Le chiffre le plus flatteur n'est pourtant pas le plus utile. Le 9 septembre 2026, l'API de l'explorateur distinguait 23 762 appareils « onboarded », 9 834 stations réclamées par un propriétaire et 5 286 stations actives. L'apport propre de Marc Norat consiste à lire ce parcours comme un entonnoir opérationnel : 41,4 % des appareils enregistrés chez les fabricants avaient été réclamés, 53,8 % de ces stations étaient actives, soit 22,2 % du total embarqué.
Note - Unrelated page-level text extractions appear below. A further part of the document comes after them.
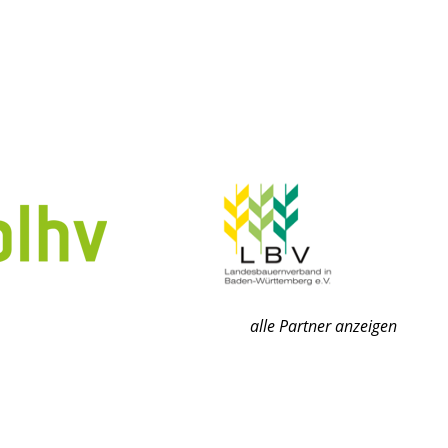
alle Partner anzeigen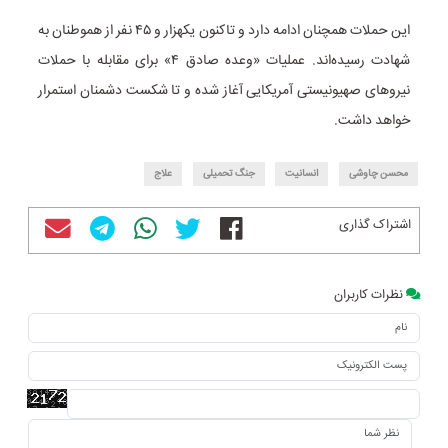
این حملات همچنان ادامه دارد و تاکنون یکهزار و ۴۵ نفر از هموطنان به
شهادت رسیده‌اند. عملیات‌ «وعده صادق ۴» برای مقابله با حملات
نیروهای صهیونیستی آمریکایی آغاز شده و تا شکست دشمنان استمرار
خواهد داشت.
محسن چاوشی
انسانیت
جنگ تحمیلی
علاج
اشتراک گذاری
نظرات کاربران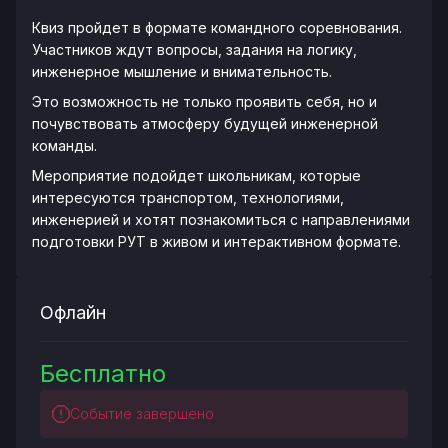
Квиз пройдет в формате командного соревнования.
Участников ждут вопросы, задания на логику,
инженерное мышление и внимательность.
Это возможность не только проявить себя, но и
почувствовать атмосферу будущей инженерной
команды.
Мероприятие подойдет школьникам, которые
интересуются транспортом, технологиями,
инженерией и хотят познакомиться с направлениями
подготовки РУТ в живом и интерактивном формате.
Офлайн
Бесплатно
Событие завершено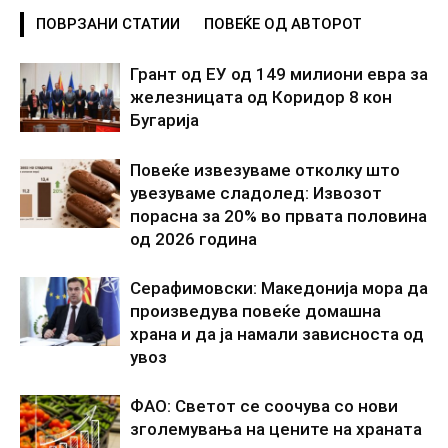
ПОВРЗАНИ СТАТИИ
ПОВЕЌЕ ОД АВТОРОТ
Грант од ЕУ од 149 милиони евра за
железницата од Коридор 8 кон
Бугарија
Повеќе извезуваме отколку што
увезуваме сладолед: Извозот
порасна за 20% во првата половина
од 2026 година
Серафимовски: Македонија мора да
произведува повеќе домашна
храна и да ја намали зависноста од
увоз
ФАО: Светот се соочува со нови
зголемувања на цените на храната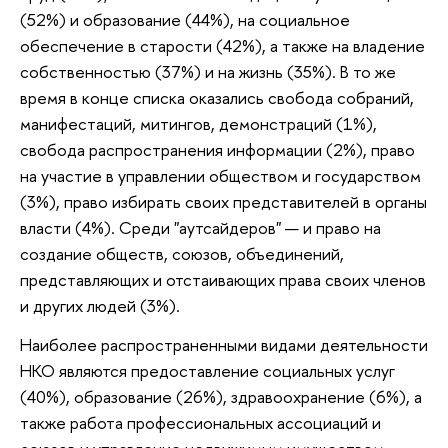
(52%) и образование (44%), на социальное
обеспечение в старости (42%), а также на владение
собственностью (37%) и на жизнь (35%). В то же
время в конце списка оказались свобода собраний,
манифестаций, митингов, демонстраций (1%),
свобода распространения информации (2%), право
на участие в управлении обществом и государством
(3%), право избирать своих представителей в органы
власти (4%). Среди "аутсайдеров" — и право на
создание обществ, союзов, объединений,
представляющих и отстаивающих права своих членов
и других людей (3%).
Наиболее распространенными видами деятельности
НКО являются предоставление социальных услуг
(40%), образование (26%), здравоохранение (6%), а
также работа профессиональных ассоциаций и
Le réseau est réel ; sa capacité nominale ne décrit pas sa production quotidienne.
Un réseau physique, pas seulement un jeton
Une station WeatherXM signe ses mesures dans l'appareil avant de les transmettre par Wi-Fi, Helium LoRaWAN ou réseau mobile. Un GPS signe également la position déclarée. La signature permet de vérifier qu'un paquet vient d'un appareil donné et n'a pas été modifié en chemin. Elle ne démontre pas, à elle seule, que l'appareil est bien installé ou que sa pluie mesurée correspond à celle tombée autour de lui.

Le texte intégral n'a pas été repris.